[Records from a data collection]
↓↓↓

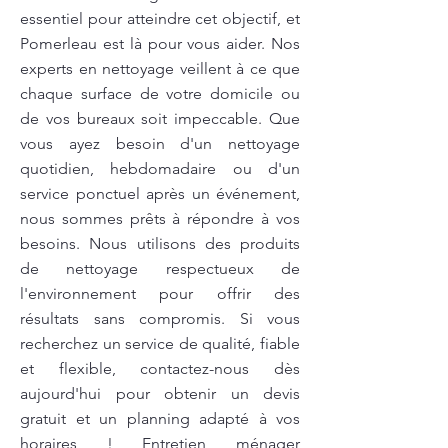
essentiel pour atteindre cet objectif, et
Pomerleau est là pour vous aider. Nos
experts en nettoyage veillent à ce que
chaque surface de votre domicile ou
de vos bureaux soit impeccable. Que
vous ayez besoin d'un nettoyage
quotidien, hebdomadaire ou d'un
service ponctuel après un événement,
nous sommes prêts à répondre à vos
besoins. Nous utilisons des produits
de nettoyage respectueux de
l'environnement pour offrir des
résultats sans compromis. Si vous
recherchez un service de qualité, fiable
et flexible, contactez-nous dès
aujourd'hui pour obtenir un devis
gratuit et un planning adapté à vos
horaires ! Entretien ménager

↑↑↑

TASK REQUIREMENTS: Say only the number of lines above holding "vous".

ANSWER TO THIS PROBLEM: 3